Day Six: If James Brown hadn’t passed away on Christmas day, I probably would have chosen a different Yuletide classic by the Soul Brother #1, like “Santa Claus, Go Straight to the Ghetto.” However, his prophetic “Christmas in Heaven,” released in 1966, is the obvious choice. May the hardest working man in show business rest in peace.
Day Seven: What conjures up images of “White Christmas” other than … Hawaii! This Polynesian confection, sung by Haunani Kahalewai (“Hawaii’s First Lady of Song”) defies logic. The only thing that could produce a white Christmas in that state is volcano ash—or Caucasian invaders from the mainland looking to steal more land from the natives. (El Vez’s take on this song, re-titled “Brown Christmas,” is a nice twist the this song’s submerged racial politics.)
Day Eight: The Billy May Orchestra’s take on “Rudolph, the Red-Nosed Reindeer” is probably the best mambo-inspired Christmas ditty I’ve ever heard (yes, another tiny sub-subgenre). Filled with horn blasts, slinky rhythms, and nonsensical shouts—“Kris Kringle??!!” and “maaaassshh,” among others—this 1958 song has to be the most bizarre version of “Rudolph” in the universe.
Day Nine: Sticking with the Latin music vibe, we have Esquivel’s deconstruction of “Here Comes Santa Claus.” This track incorporates all the key sonic trademarks of the man who popularized the early-1960s Space Aged Bachelor Pad Music aesthetic—sonic ZOOMS, WOWS, ZZZZZZZZs, and all. Psychedelia making out with easy listening in the back of a lunar landing vehicle.
Day Ten: “Happy Birthday Jesus (A Child’s Prayer)” makes me fall out of my chair every time. This totally sincere spoken word recording is a classic within the What-In-The-Hell-Were-They-Thinking? genre. In the song, a little girl talks to Christ: “Happy Birthday, Jesus, Momma said that you was near, and that you had a birthday this time every year … She explained how they hurt you, those evil naughty men/ but she said you let them do it, for girls like me would sin.” Perhaps this song should be re-titled, “Happy Birthday Jesus (Do You Want a Pile of Crap?)”
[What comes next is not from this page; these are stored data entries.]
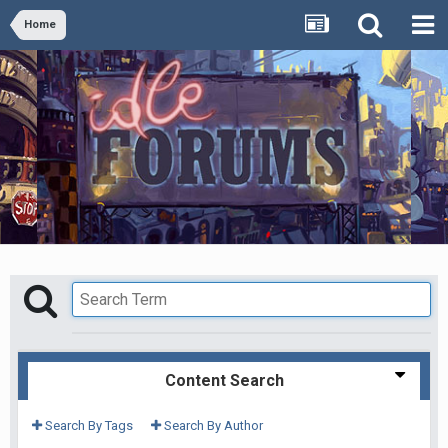
Home
Content Search
Search By Tags
Search By Author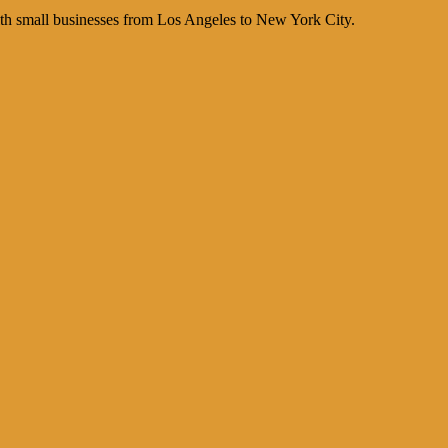
th small businesses from Los Angeles to New York City.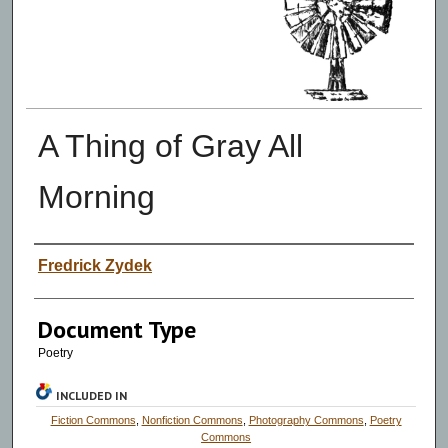
A Thing of Gray All
Morning
Authors
Fredrick Zydek
Document Type
Poetry
INCLUDED IN
Fiction Commons
,
Nonfiction Commons
,
Photography Commons
,
Poetry
Commons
Day Eleven: “Silent Night” is among the most peaceful of all holiday songs, but this is not the case with the version found on the Jingle Cats’ Meowy Christmas, a hit novelty album from the 1994 season. Employing digital sampling technology to capture a variety of differently pitched meows, it sounds like the mad scientist behind this project tortured his feline friends. When one particular cat hits the high note on “Silent Night,” it sounds like a corkscrew went up its butt. All my cat-loving friends have been traumatized by this composition (not me … I hate cats as much as Christmas music).
Day Twelve: I found the following song at the local arbiter of taste—the Hy-Vee grocery store. This final song was featured on Woody Phillips’s 1996 CD, titled A Toolbox Christmas, where each track features a different power tool as a lead instrument. His version of “Auld Lang Syne” is supported by a musical saw (along with a power saw, sander, drill, and metal cutter). Imagine if Throbbing Gristle, the gloomy pioneers of industrial music, had composed the soundtrack to a holiday episode of Home Improvement.
To sum up, on the twelfth day of Christmas, my true love gave to me: A mind melting power saw and drill-laden Musique Concrète montage; tortured felines spewing dissonant melodies; an overwrought message to Jesus narrated by a kid; trippy bachelor pad holiday cheer; a wacked-out merry mambo; a song about snow from the Pacific Islands; James Brown serenading us from heaven; a morbid Lisa Marie Presley impersonation; post-punk Hispanic Elvisploitation; demented Japanese guitar pop about Santa and his bison-driven vehicle; a jingle-jangly surf instrumental; and a Beatnik in a pair tree!